11. Challenging our solution

Decision Tree

# Calling the required libraries
library(party)
## Loading required package: grid
## Loading required package: mvtnorm
## Loading required package: modeltools
## Loading required package: stats4
## Loading required package: strucchange
## Loading required package: zoo
## 
## Attaching package: 'zoo'
## The following objects are masked from 'package:base':
## 
##     as.Date, as.Date.numeric
## Loading required package: sandwich
## 
## Attaching package: 'strucchange'
## The following object is masked from 'package:stringr':
## 
##     boundary
library(rpart)
library(rpart.plot)
#
# Fitting the model
model3 <- rpart(Clicked.on.Ad ~ ., data = training, method = 'class')
#
# Plotting the decision tree
rpart.plot(model3, extra = 100)

# Model Evaluation
# Predicting our testing set
# 
Predict3 <- predict(model3,newdata = testing, type= "class" )

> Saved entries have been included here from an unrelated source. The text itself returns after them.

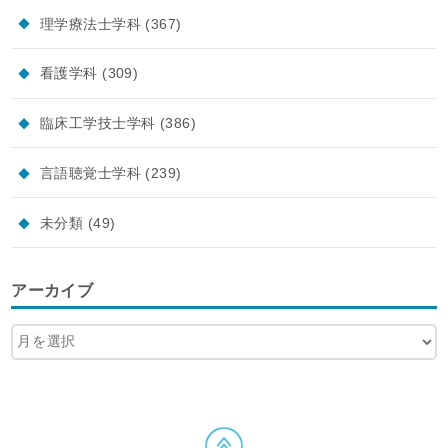
理学療法士学科
(367)
看護学科
(309)
臨床工学技士学科
(386)
言語聴覚士学科
(239)
未分類
(49)
アーカイブ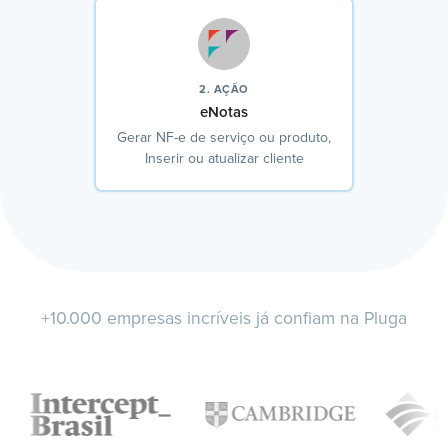
2. AÇÃO
eNotas
Gerar NF-e de serviço ou produto,
Inserir ou atualizar cliente
+10.000 empresas incríveis já confiam na Pluga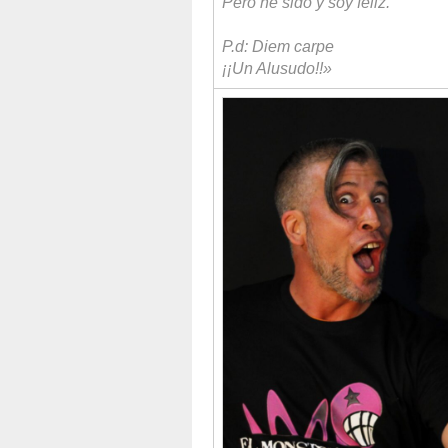
Pero he sido y soy feliz.
P.d: Diem carpe
¡¡Un Alusudo!!»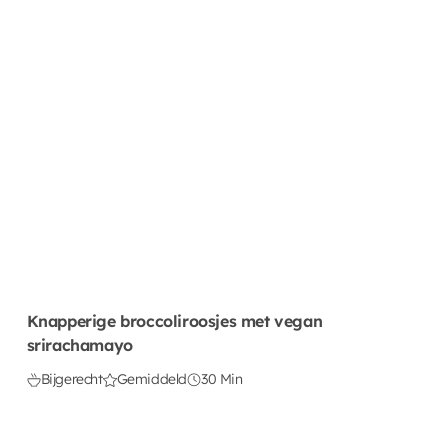
Knapperige broccoliroosjes met vegan
srirachamayo
Bijgerecht
Gemiddeld
30 Min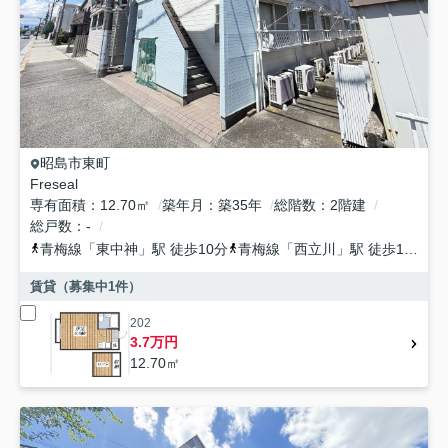
昭島市
東町
Freseal
専有面積
12.70㎡
築年月
築35年
総階数
2階建
総戸数
-
青梅線
「
東中神
」駅 徒歩10分
青梅線
「
西立川
」駅 徒歩14分
賃貸（募集中
1
件）
202
3.7万円
12.70㎡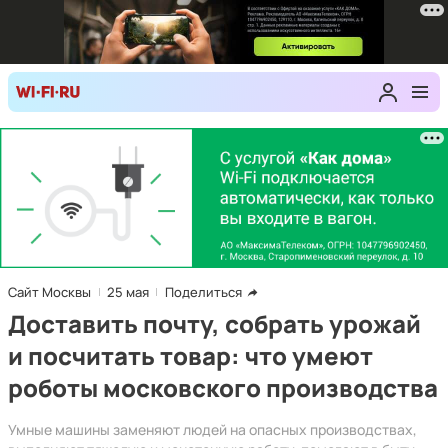
Сайт Москвы
25 мая
Поделиться
Доставить почту, собрать урожай
и посчитать товар: что умеют
роботы московского производства
Умные машины заменяют людей на опасных производствах,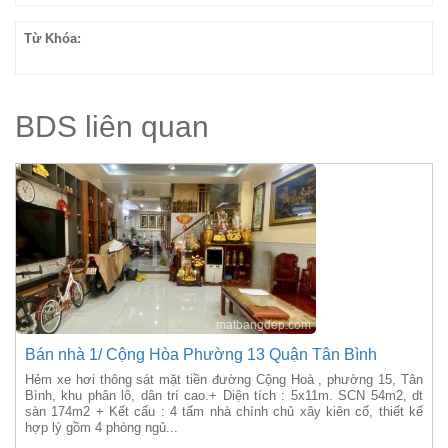
Từ Khóa:
BDS liên quan
Bán nhà 1/ Cộng Hòa Phường 13 Quận Tân Bình
Hẻm xe hơi thông sát mặt tiền đường Cộng Hoà , phường 15, Tân
Bình, khu phân lô, dân trí cao.+ Diện tích : 5x11m. SCN 54m2, dt
sàn 174m2 + Kết cấu : 4 tấm nhà chính chủ xây kiên cố, thiết kế
hợp lý gồm 4 phòng ngủ...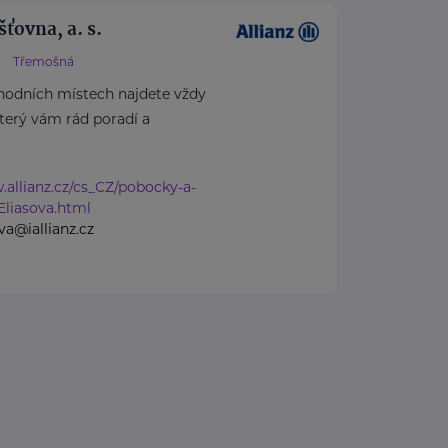
šťovna, a. s.
Třemošná
hodních místech najdete vždy
který vám rád poradí a
.allianz.cz/cs_CZ/pobocky-a-
Eliasova.html
va@iallianz.cz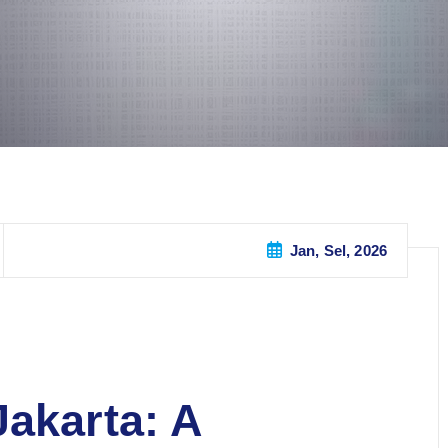
Jan, Sel, 2026
Jakarta: A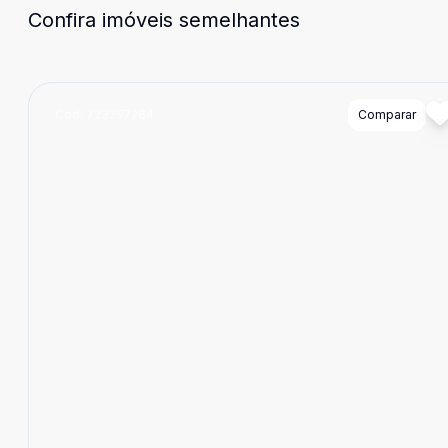
Confira imóveis semelhantes
Cód:
723257264
Comparar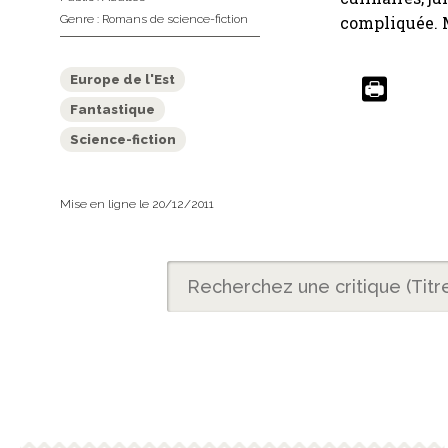
Genre :
Romans de science-fiction
compliquée. 
Europe de l'Est
Fantastique
Science-fiction
Mise en ligne le 20/12/2011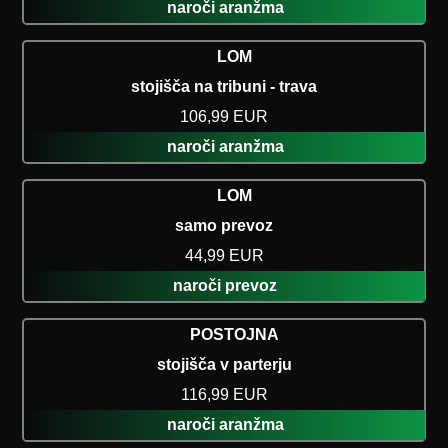
naroči aranžma
LOM
stojišča na tribuni - trava
106,99 EUR
naroči aranžma
LOM
samo prevoz
44,99 EUR
naroči prevoz
POSTOJNA
stojišča v parterju
116,99 EUR
naroči aranžma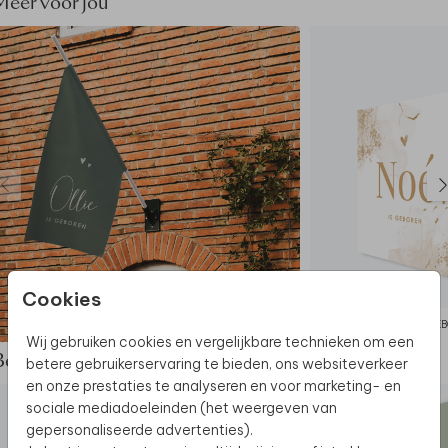
Meer voor jou
Folie & Spot UV mogelijk.
Beschikbaar papier: Coated Karton & Linnen.
Formaat: 6 cm breed x 17 cm lang (plano
formaat).
Te combineren met
transparant zakje
. Het
vouwkaartje kan met nietjes aan het zakje
worden bevestigd.
Dit product maakt deel uit van
een complete set in
deze stijl.
Cookies
GEBOORTEVLAG
GEB
Wij gebruiken cookies en vergelijkbare technieken om een
Bekijk de complete set
betere gebruikerservaring te bieden, ons websiteverkeer
en onze prestaties te analyseren en voor marketing- en
sociale mediadoeleinden (het weergeven van
gepersonaliseerde advertenties).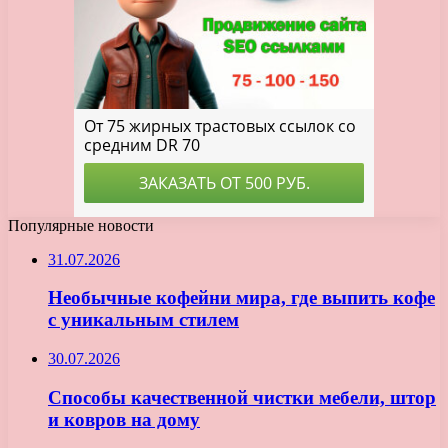
Популярные новости
31.07.2026
Необычные кофейни мира, где выпить кофе
с уникальным стилем
30.07.2026
Способы качественной чистки мебели, штор
и ковров на дому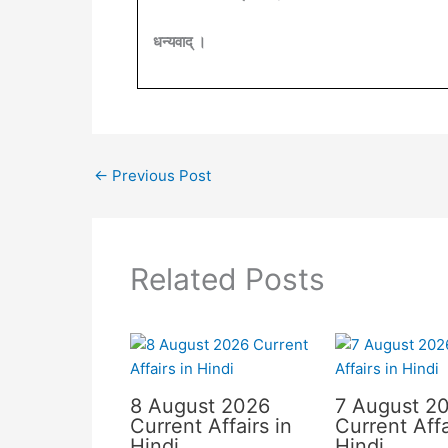
धन्यवाद् ।
←
Previous Post
Related Posts
8 August 2026
7 August 2
Current Affairs in
Current Affa
Hindi
Hindi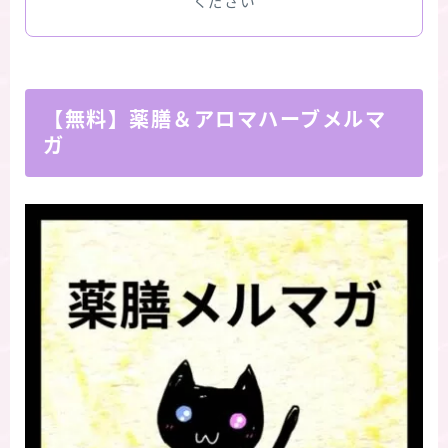
ください
【無料】薬膳＆アロマハーブメルマ
ガ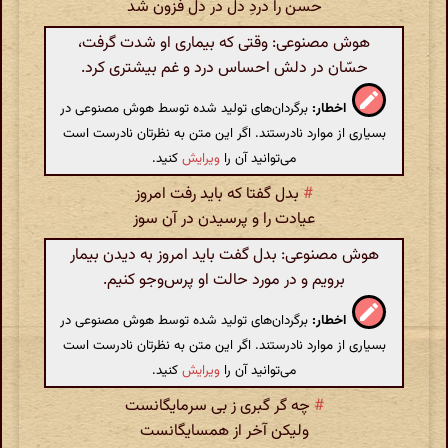
حسن را دردِ دل در دل فزون شد
هوش مصنوعی: وقتی که بیماری او شدت گرفت،
حسّان در دلش احساس درد و غم بیشتری کرد.
اخطار:
برگردان‌های تولید شده توسط هوش مصنوعی در
بسیاری از موارد نادرستند. اگر این متن به نظرتان نادرست است
می‌توانید آن را
ویرایش
کنید.
#
بدل گفتا که باید رفت امروز
عیادت را و پرسیدن در آن سوز
هوش مصنوعی: بدل گفت باید امروز به دیدن بیمار
برویم و در مورد حالت او پرس‌وجو کنیم.
اخطار:
برگردان‌های تولید شده توسط هوش مصنوعی در
بسیاری از موارد نادرستند. اگر این متن به نظرتان نادرست است
می‌توانید آن را
ویرایش
کنید.
#
چه گر گبری ز بی سرمایگانست
ولیکن آخر از همسایگانست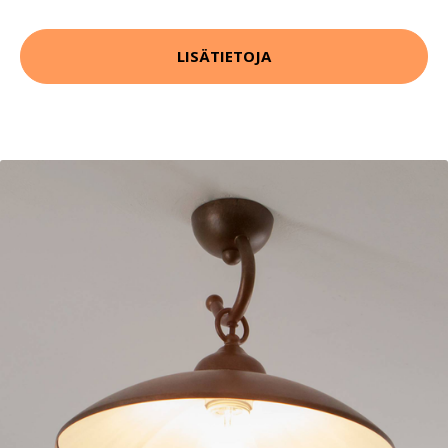
LISÄTIETOJA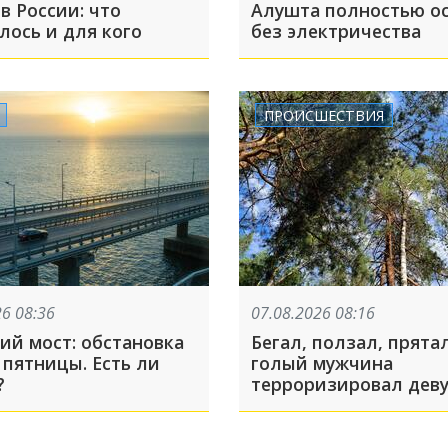
в России: что
Алушта полностью о
лось и для кого
без электричества
ПРОИСШЕСТВИЯ
26 08:36
07.08.2026 08:16
ий мост: обстановка
Бегал, ползал, прятал
 пятницы. Есть ли
голый мужчина
?
терроризировал деву
сквере Краснодара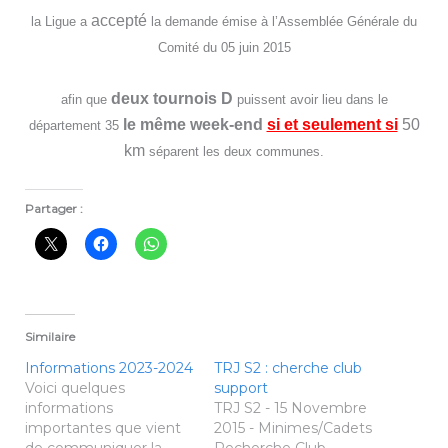
accepté
la Ligue a
la demande émise à l’Assemblée Générale du
Comité du 05 juin 2015
deux tournois D
afin que
puissent avoir lieu dans le
le même week-end
si et seulement si
50
département 35
km
séparent les deux communes.
Partager :
Similaire
Informations 2023-2024
TRJ S2 : cherche club
Voici quelques
support
informations
TRJ S2 - 15 Novembre
importantes que vient
2015 - Minimes/Cadets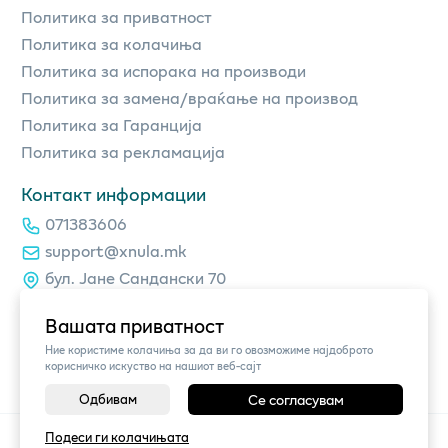
Политика за приватност
Политика за колачиња
Политика за испорака на производи
Политика за замена/враќање на производ
Политика за Гаранција
Политика за рекламација
Контакт информации
071383606
support@xnula.mk
бул. Јане Сандански 70
Вашата приватност
Ние користиме колачиња за да ви го овозможиме најдоброто
корисничко искуство на нашиот веб-сајт
Одбивам
Се согласувам
©
2026
Vendor x
xnula.mk
Подеси ги колачињата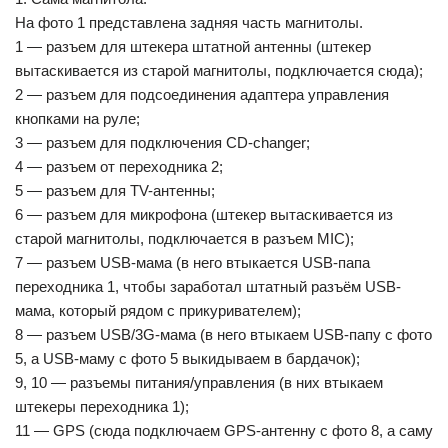
На фото 1 представлена задняя часть магнитолы.
1 — разъем для штекера штатной антенны (штекер
вытаскивается из старой магнитолы, подключается сюда);
2 — разъем для подсоединения адаптера управления
кнопками на руле;
3 — разъем для подключения CD-changer;
4 — разъем от переходника 2;
5 — разъем для TV-антенны;
6 — разъем для микрофона (штекер вытаскивается из
старой магнитолы, подключается в разъем MIC);
7 — разъем USB-мама (в него втыкается USB-папа
переходника 1, чтобы заработал штатный разъём USB-
мама, который рядом с прикуривателем);
8 — разъем USB/3G-мама (в него втыкаем USB-папу с фото
5, а USB-маму с фото 5 выкидываем в бардачок);
9, 10 — разъемы питания/управления (в них втыкаем
штекеры переходника 1);
11 — GPS (сюда подключаем GPS-антенну с фото 8, а саму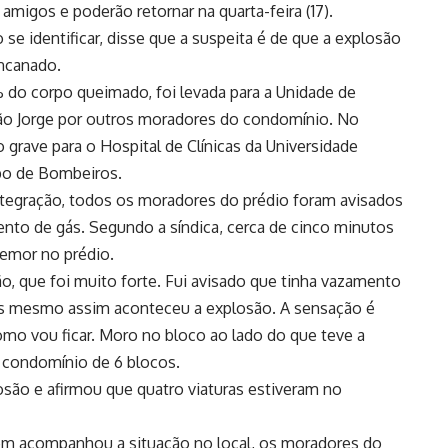
amigos e poderão retornar na quarta-feira (17).
 se identificar, disse que a suspeita é de que a explosão
ncanado.
do corpo queimado, foi levada para a Unidade de
São Jorge por outros moradores do condomínio. No
 grave para o Hospital de Clínicas da Universidade
rpo de Bombeiros.
tegração, todos os moradores do prédio foram avisados
nto de gás. Segundo a síndica, cerca de cinco minutos
remor no prédio.
o, que foi muito forte. Fui avisado que tinha vazamento
mas mesmo assim aconteceu a explosão. A sensação é
omo vou ficar. Moro no bloco ao lado do que teve a
 condomínio de 6 blocos.
ão e afirmou que quatro viaturas estiveram no
ém acompanhou a situação no local, os moradores do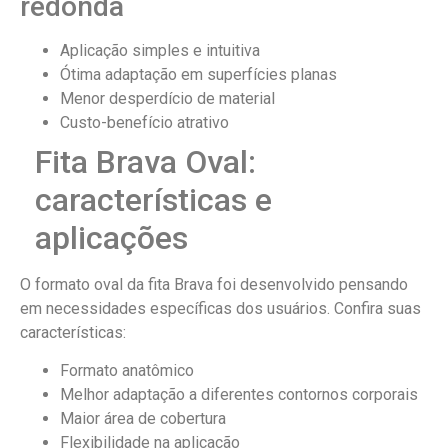
redonda
Aplicação simples e intuitiva
Ótima adaptação em superfícies planas
Menor desperdício de material
Custo-benefício atrativo
Fita Brava Oval:
características e
aplicações
O formato oval da fita Brava foi desenvolvido pensando
em necessidades específicas dos usuários. Confira suas
características:
Formato anatômico
Melhor adaptação a diferentes contornos corporais
Maior área de cobertura
Flexibilidade na aplicação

# Getting the confusion matrix to see accuracy value and other parameter values
#
confusionMatrix(Predict3, testing$Clicked.on.Ad)
## Confusion Matrix and Statistics
## 
##           Reference
## Prediction True False
##      True   141     4
##      False    9   146
##                                          
##                Accuracy : 0.9567         
##                  95% CI : (0.927, 0.9767)
##     No Information Rate : 0.5            
##     P-Value [Acc > NIR] : <2e-16         
##                                          
##                   Kappa : 0.9133         
##                                          
##  Mcnemar's Test P-Value : 0.2673         
##                                          
##             Sensitivity : 0.9400         
##             Specificity : 0.9733         
##          Pos Pred Value : 0.9724         
##          Neg Pred Value : 0.9419         
##              Prevalence : 0.5000         
##          Detection Rate : 0.4700         
##    Detection Prevalence : 0.4833         
##       Balanced Accuracy : 0.9567         
##                                          
##        'Positive' Class : True           
## 

The Decision tree model has an accuracy of 94.67%.

12. Conclusions

Model Conclusions: Naive Bayes has an accuracy of 95.67%, KNN has 69.335 and Decision Tree has 94.67%.

#13. Recommendations 1. Target people from the lower income areas more. 2. Increase the amount of content on the site so as to increase the amount of time spent on the site by people. 3. Target the site on older people since age has a positive correlation with ad clicking. 4. Naive Bayes should be used when making predictions since it has the highest accuracy.